Importing Real-Time Data Streams from Pulsar
Contents
Importing Real-Time Data Streams from Pulsar#
Introduction#
Apache Pulsar is a cloud-native, distributed messaging and streaming platform. It can be used as online data source for OpenMLDB to import real-time data streams. You can learn more about Pulsar from the project website https://pulsar.apache.org/. We have developed an OpenMLDB JDBC Connector to work seamlessly with Pulsar. In this document, you will learn the concepts and usages of this connector.
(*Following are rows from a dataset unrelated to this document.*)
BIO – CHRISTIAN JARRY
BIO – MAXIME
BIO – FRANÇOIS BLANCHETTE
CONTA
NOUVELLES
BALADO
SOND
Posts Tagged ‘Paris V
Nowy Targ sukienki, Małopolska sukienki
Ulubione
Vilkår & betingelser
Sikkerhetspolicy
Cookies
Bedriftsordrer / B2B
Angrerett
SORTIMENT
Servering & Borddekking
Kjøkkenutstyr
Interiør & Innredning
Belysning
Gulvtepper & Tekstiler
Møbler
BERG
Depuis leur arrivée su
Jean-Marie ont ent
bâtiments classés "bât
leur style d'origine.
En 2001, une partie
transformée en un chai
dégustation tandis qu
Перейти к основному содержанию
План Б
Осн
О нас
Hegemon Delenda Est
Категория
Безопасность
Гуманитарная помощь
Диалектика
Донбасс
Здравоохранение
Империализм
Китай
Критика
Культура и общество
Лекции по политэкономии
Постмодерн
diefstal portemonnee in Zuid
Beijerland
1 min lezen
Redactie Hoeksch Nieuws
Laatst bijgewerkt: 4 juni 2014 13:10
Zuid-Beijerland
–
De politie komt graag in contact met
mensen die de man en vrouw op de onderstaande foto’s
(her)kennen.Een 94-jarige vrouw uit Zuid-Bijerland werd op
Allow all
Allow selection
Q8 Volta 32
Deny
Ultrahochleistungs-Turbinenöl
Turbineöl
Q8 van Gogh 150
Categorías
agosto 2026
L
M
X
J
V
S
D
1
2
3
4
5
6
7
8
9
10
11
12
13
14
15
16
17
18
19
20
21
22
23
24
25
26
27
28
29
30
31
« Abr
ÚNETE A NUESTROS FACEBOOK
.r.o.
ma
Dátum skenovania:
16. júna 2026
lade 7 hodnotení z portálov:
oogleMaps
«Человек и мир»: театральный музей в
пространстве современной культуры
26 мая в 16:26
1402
Note that, for the sake of simplicity, for this document, we use Pulsar Standalone, OpenMLDB cluster and a simple JSON message producer to show how the OpenMLDB JDBC Connector works. The connector also works well with the Pulsar Cluster.
Overview#
Download#
You can download the entire demo package here, which are needed by this demo, including the connector nar, schema files, and config files.
If you would like to download the connector only, you can download it here from the OpenMLDB release.
Workflow#
The below figure summarizes the workflow of using this connector. We will further explain the detail later. Moreover, we have recorded the steps at terminalizer page for easy reference; or you can also download the demo script demo.yml.
Step 1#
Create OpenMLDB Cluster#
Use docker to start it simply, and we need to create a test table, you can check on Get started with cluster version of OpenMLDB .
Caution
Only OpenMLDB cluster mode can be the sink dist, and only write to online storage.
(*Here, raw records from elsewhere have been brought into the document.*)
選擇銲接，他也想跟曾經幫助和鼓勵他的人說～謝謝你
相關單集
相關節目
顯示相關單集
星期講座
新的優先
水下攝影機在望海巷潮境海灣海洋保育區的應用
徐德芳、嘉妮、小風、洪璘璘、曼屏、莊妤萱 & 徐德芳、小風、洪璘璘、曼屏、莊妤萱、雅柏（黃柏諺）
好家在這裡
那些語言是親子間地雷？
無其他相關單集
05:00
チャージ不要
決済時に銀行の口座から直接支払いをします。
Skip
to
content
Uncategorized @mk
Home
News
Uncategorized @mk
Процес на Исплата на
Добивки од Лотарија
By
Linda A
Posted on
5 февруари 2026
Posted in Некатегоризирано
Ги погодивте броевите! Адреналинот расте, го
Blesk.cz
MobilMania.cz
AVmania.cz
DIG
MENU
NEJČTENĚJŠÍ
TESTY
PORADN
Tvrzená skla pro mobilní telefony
We recommend that you use ‘host network’ to run docker. And bind volume ‘files’ too. The sql scripts are in it.
docker run -dit --network host -v `pwd`/files:/work/pulsar_files --name openmldb 4pdosc/openmldb:0.6.9 bash
docker exec -it openmldb bash
Note
Even the host network, docker on macOS cannot support connecting to the container from the host. You only can connect openmldb cluster in other containers, like pulsar container.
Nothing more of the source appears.